Physical description: Donna is 5'1", brunette, with hazel-green eyes and...let's not mince words, she has quite a rack. She's athletic, wears her hair roughly shoulder-length, and dresses to flatter her figure (putting it politely). Her notable physical features include a tattoo in the small of her back (yes indeed, Princess Trainwreck has a tramp stamp) of a shotgun with the words LOVE IS MY SIN emblazoned across it. (Classy, I know.) It's a little distorted from the weight gain and weight loss involved in pregnancy. In February of 2009 she acquired a second set of tattoos; tornadoes on the back of her neck and down her right shoulderblade. It is universally agreed that these were an appropriate choice.
She wears a wedding ring, still; sterling silver, pretty but affordable. She also usually wears contact lenses, but has black-rimmed glasses for the days when she'd rather not wear them.
Witness:
Donna.
Moar Donna.
Return of Donna.
Revenge of the Donna.
Related: Donna's baby daughter Sirja, who will come with her strictly as a NPC, is roughly a year old and is mixed race (white & georgian/chinese).
This was Donna's late lamented husband and Sirja's daddy, Taylor Voss.
Sample RP: It had been months. Not that Donna was counting, or comparing, or feeling at all like grief was some kind of fucking...some kind of competition...but it had been months, and she couldn't decide whether she could be doing better or if maybe she was too okay. Was she too okay? Grieving was a process. That's what the damn book said, and she was starting to get really - really - tired of the damn book and the things it said.
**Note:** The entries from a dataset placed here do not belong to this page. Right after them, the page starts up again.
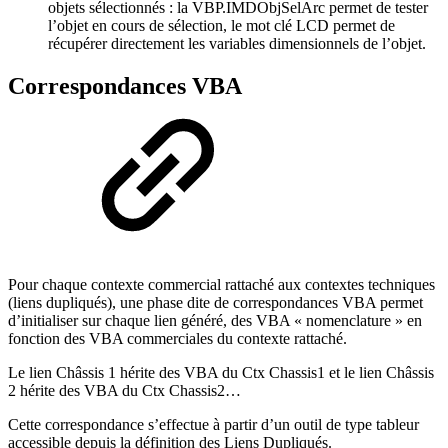
objets sélectionnés : la VBP.IMDObjSelArc permet de tester
l’objet en cours de sélection, le mot clé LCD permet de
récupérer directement les variables dimensionnels de l’objet.
Correspondances VBA
Pour chaque contexte commercial rattaché aux contextes techniques
(liens dupliqués), une phase dite de correspondances VBA permet
d’initialiser sur chaque lien généré, des VBA « nomenclature » en
fonction des VBA commerciales du contexte rattaché.
Le lien Châssis 1 hérite des VBA du Ctx Chassis1 et le lien Châssis
2 hérite des VBA du Ctx Chassis2…
Cette correspondance s’effectue à partir d’un outil de type tableur
accessible depuis la définition des Liens Dupliqués.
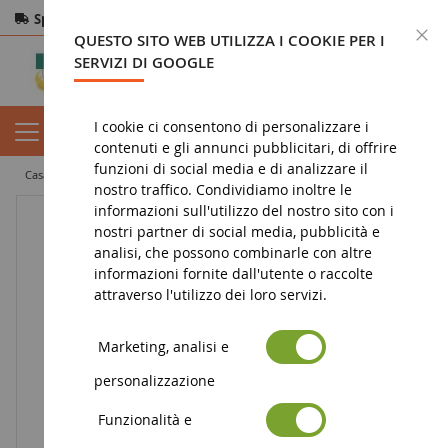
Spedizione gratuita
da 200€
Pagamento sicuro
C
QUESTO SITO WEB UTILIZZA I COOKIE PER I
Resi
entro 14 giorni
SERVIZI DI GOOGLE
I cookie ci consentono di personalizzare i
contenuti e gli annunci pubblicitari, di offrire
funzioni di social media e di analizzare il
casa
diorama
vegetazione
alberi
Altezza albero fiorito 30 cm
nostro traffico. Condividiamo inoltre le
informazioni sull'utilizzo del nostro sito con i
nostri partner di social media, pubblicità e
analisi, che possono combinarle con altre
informazioni fornite dall'utente o raccolte
attraverso l'utilizzo dei loro servizi.
Marketing, analisi e
personalizzazione
Funzionalità e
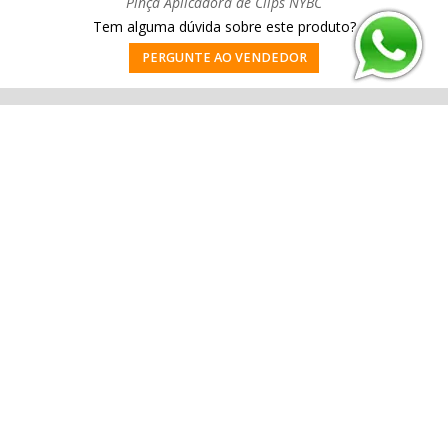
Pinça Aplicadora de Clips NYBC
Tem alguma dúvida sobre este produto?
PERGUNTE AO VENDEDOR
Cadastre-se e receba nossas novidades e promoções.
ENVIAR
FALE CONOSCO:
(61) 99989-4432
Quem Somos
Contato
Dúvidas
Fale conosco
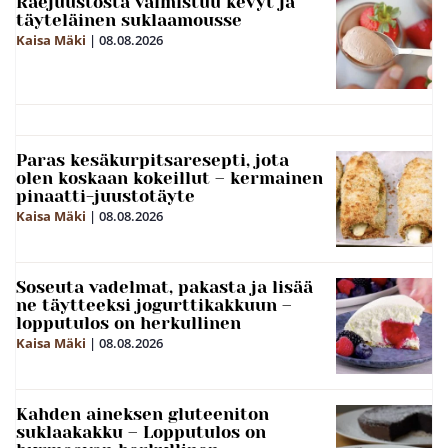
Raejuustosta valmistuu kevyt ja
täyteläinen suklaamousse
Kaisa Mäki
|
08.08.2026
Paras kesäkurpitsaresepti, jota
olen koskaan kokeillut – kermainen
pinaatti-juustotäyte
Kaisa Mäki
|
08.08.2026
Soseuta vadelmat, pakasta ja lisää
ne täytteeksi jogurttikakkuun –
lopputulos on herkullinen
Kaisa Mäki
|
08.08.2026
Kahden aineksen gluteeniton
suklaakakku – Lopputulos on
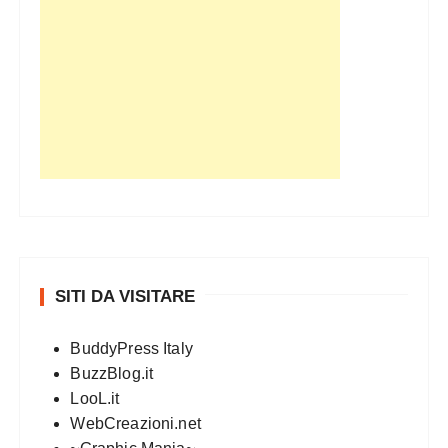
SITI DA VISITARE
BuddyPress Italy
BuzzBlog.it
LooL.it
WebCreazioni.net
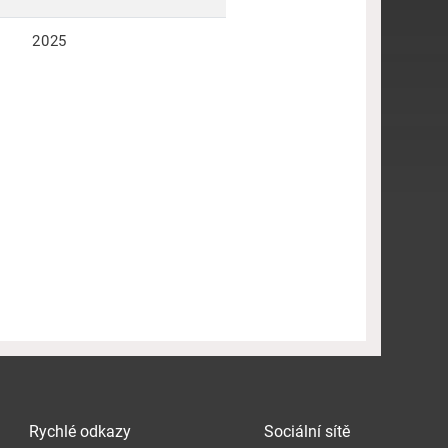
2025
Rychlé odkazy
Sociální sítě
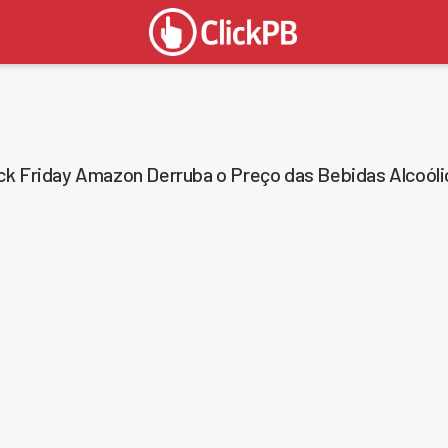
ck Friday Amazon Derruba o Preço das Bebidas Alcoóli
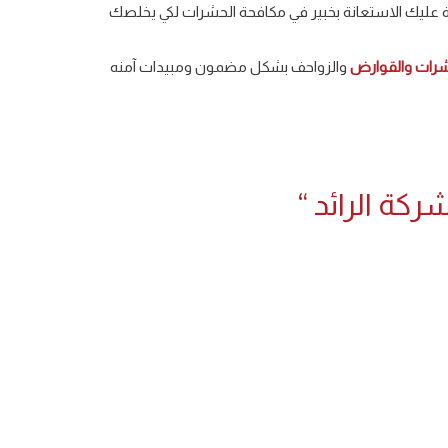
 عليك الاستعانة بخبير في مكافحة الحشرات لكي يخلصك
رات والقوارض
والزواحف بشكل مضمون ومبيدات آمنه
كة الرائد “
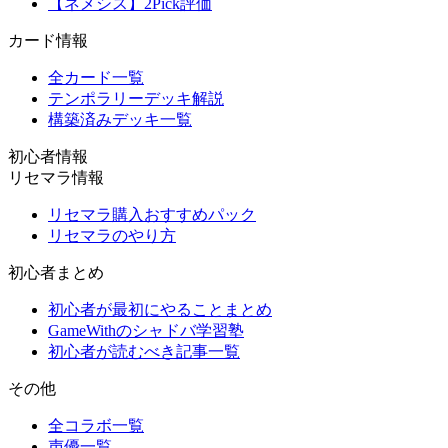
【ネメシス】2Pick評価
カード情報
全カード一覧
テンポラリーデッキ解説
構築済みデッキ一覧
初心者情報
リセマラ情報
リセマラ購入おすすめパック
リセマラのやり方
初心者まとめ
初心者が最初にやることまとめ
GameWithのシャドバ学習塾
初心者が読むべき記事一覧
その他
全コラボ一覧
声優一覧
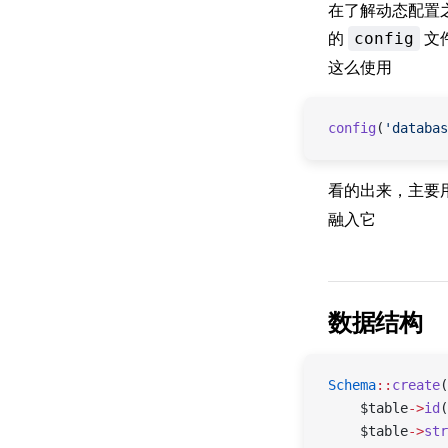
在了解动态配置
的
文
config
这么使用
config
(
'databas
看的出来，主要
融入它
数据结构
Schema
::
create
(
    $table
->
id
(
    $table
->
str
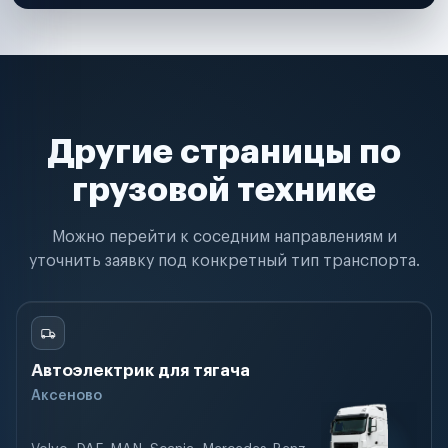
Другие страницы по
грузовой технике
Можно перейти к соседним направлениям и
уточнить заявку под конкретный тип транспорта.
Автоэлектрик для тягача
Аксеново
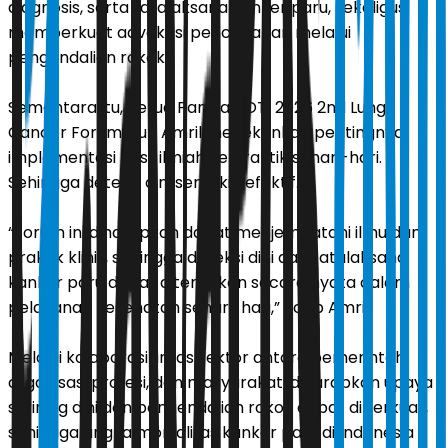
diagnosis, serta tatalaksana kanker paru, sekaligus
memperkuat advokasi pencegahan melalui
pengendalian rokok.
Sementara itu, Ketua Panitia POTI 2026 2nd Lung
Cancer Forum, Yun Amril menekankan pentingnya
implementasi hasil ilmiah ke praktik sehari-hari.
Sehingga deteksi dini semakin efektif.
“Forum ini diharapkan dapat menjembatani ilmu dan
praktik klinis, sehingga deteksi dini dan tatalaksana
kanker paru dapat diterapkan secara nyata dalam
pelayanan kesehatan sehari-hari,” ucap Amril.
Melalui kolaborasi lintas sektor antara pemerintah,
organisasi profesi, dan masyarakat, diharapkan upaya
skrining dini dan pengendalian rokok dapat diperkuat,
sehingga angka mortalitas kanker paru di Indonesia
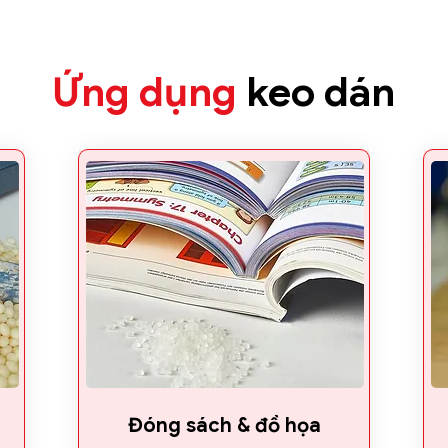
Ứng dụng
keo dán
Đóng sách & đồ họa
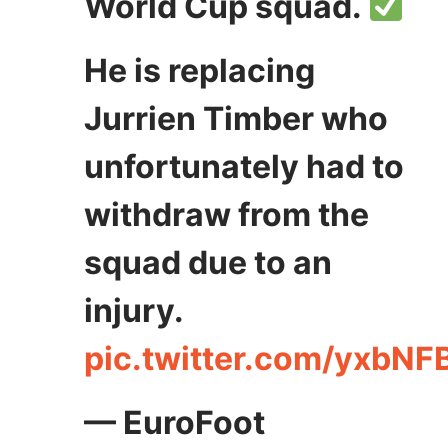
World Cup squad.
He is replacing
Jurrien Timber who
unfortunately had to
withdraw from the
squad due to an
injury.
pic.twitter.com/yxbNF
— EuroFoot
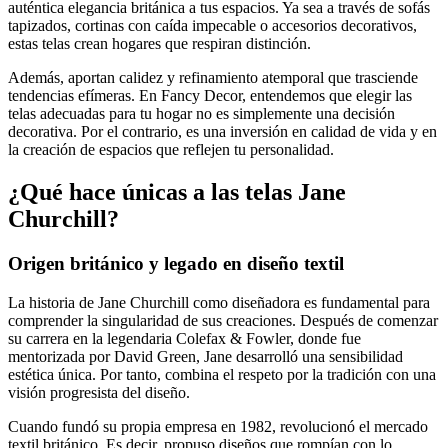
auténtica elegancia británica a tus espacios. Ya sea a través de sofás
tapizados, cortinas con caída impecable o accesorios decorativos,
estas telas crean hogares que respiran distinción.
Además, aportan calidez y refinamiento atemporal que trasciende
tendencias efímeras. En Fancy Decor, entendemos que elegir las
telas adecuadas para tu hogar no es simplemente una decisión
decorativa. Por el contrario, es una inversión en calidad de vida y en
la creación de espacios que reflejen tu personalidad.
¿Qué hace únicas a las telas Jane
Churchill?
Origen británico y legado en diseño textil
La historia de Jane Churchill como diseñadora es fundamental para
comprender la singularidad de sus creaciones. Después de comenzar
su carrera en la legendaria Colefax & Fowler, donde fue
mentorizada por David Green, Jane desarrolló una sensibilidad
estética única. Por tanto, combina el respeto por la tradición con una
visión progresista del diseño.
Cuando fundó su propia empresa en 1982, revolucionó el mercado
textil británico. Es decir, propuso diseños que rompían con lo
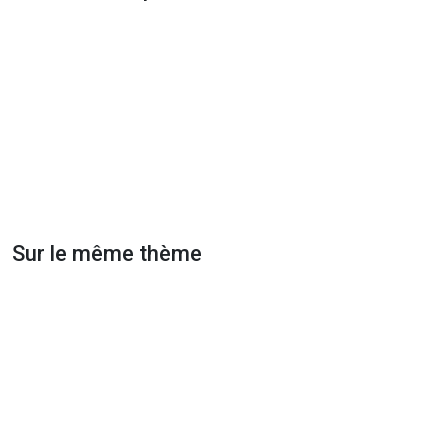
Sur le même thème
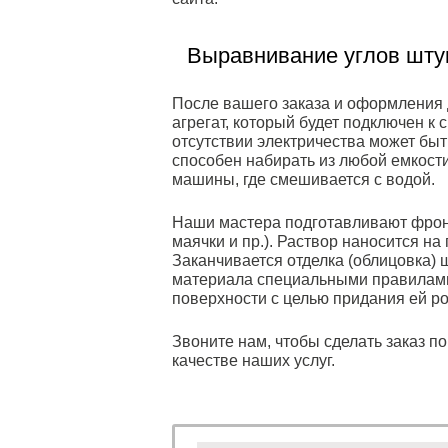
Выравнивание углов штук
После вашего заказа и оформления 
агрегат, который будет подключен к
отсутствии электричества может быт
способен набирать из любой емкости
машины, где смешивается с водой.
Наши мастера подготавливают фронт
маячки и пр.). Раствор наносится н
Заканчивается отделка (облицовка)
материала специальными правилами
поверхности с целью придания ей ро
Звоните нам, чтобы сделать заказ по 
качестве наших услуг.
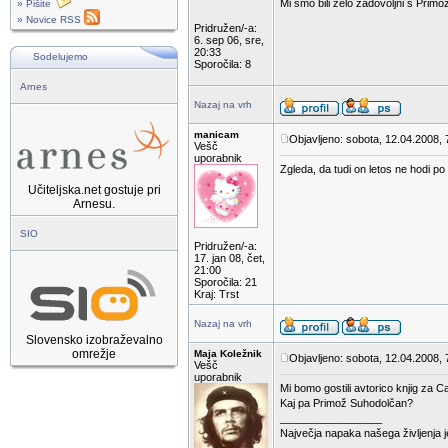
Mi smo bili zelo zadovoljni s Pri
» Pišite
» Novice RSS
Pridružen/-a:
6. sep 06, sre,
20:33
Sodelujemo
Sporočila: 8
Arnes
Nazaj na vrh
manicam
Objavljeno: sobota, 12.04.2008, 
Vešč
uporabnik
Zgleda, da tudi on letos ne hodi po
Učiteljska.net gostuje pri
Arnesu.
SIO
Pridružen/-a:
17. jan 08, čet,
21:00
Sporočila: 21
Kraj: Trst
Nazaj na vrh
Slovensko izobraževalno
omrežje
Maja Koležnik
Objavljeno: sobota, 12.04.2008, 
Vešč
uporabnik
Mi bomo gostili avtorico knjig za C
Kaj pa Primož Suhodolčan?
_________________
Največja napaka našega življenja 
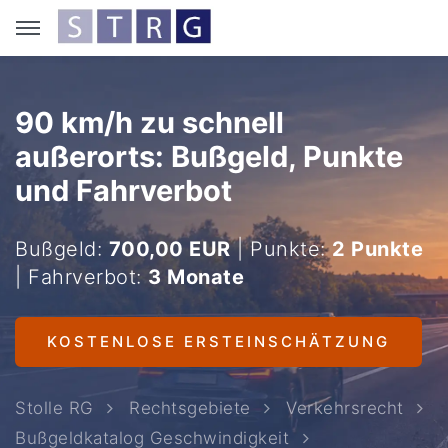
90 km/h zu schnell
außerorts: Bußgeld, Punkte
und Fahrverbot
Bußgeld:
700,00 EUR
| Punkte:
2 Punkte
| Fahrverbot:
3 Monate
KOSTENLOSE ERSTEINSCHÄTZUNG
Stolle RG
Rechtsgebiete
Verkehrsrecht
Bußgeldkatalog Geschwindigkeit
She was okay. She was okay from the guest bedroom and sofa of her best friend's house, with babysitters and people petting her hair and holding her hand. Her left hand, usually; they'd cover the ring when they touched her and once, once when she said she had to go and check on the baby - instead she sat in the bathroom and stared at that damn ring until she burst into tears. Cara found her there and that was visiting hours over for the day, but it was months and Donna had a baby to think of, a baby who couldn't understand that Mommy needed just five minutes more, a baby who needed her and God but she was not ready for this on her own.
The sensation of weakness was the most frightening thing; the awareness that mourning was like slipping into some kind of madness. When a girl grew up watching her daddy spiral in and out of control like he was marionette on a yo-yo string - well, maybe sometimes she thought about how she could never be like that, about how she couldn't afford to not be okay.
And maybe she thought about that a little harder when there was a baby in the next room, and maybe she thought about grip-shaped bruises on her arms, because people who aren't thinking clearly aren't thinking about how strong they were compared to twig-sized fourteen year old girls when they just wanted everybody to get the hell out of their way. When what you knew of hurting was disease and psychiatrists and things you don't tell the neighbours in case they're the Joneses you're supposed to be keeping up with - you stop hurting.
Donna went to sleep that night with her head on Cara's shoulder and with the discreet aid of sleeping pills dreamt about nothing at all. In the morning, nothing changed but her; blue jeans and black sweater, wearing a splash of candy-pink as a coat down to sit on the church steps and remember what faith felt like before she stopped praying without obscenities.
Good girls go to heaven; bad girls go everywhere but home again.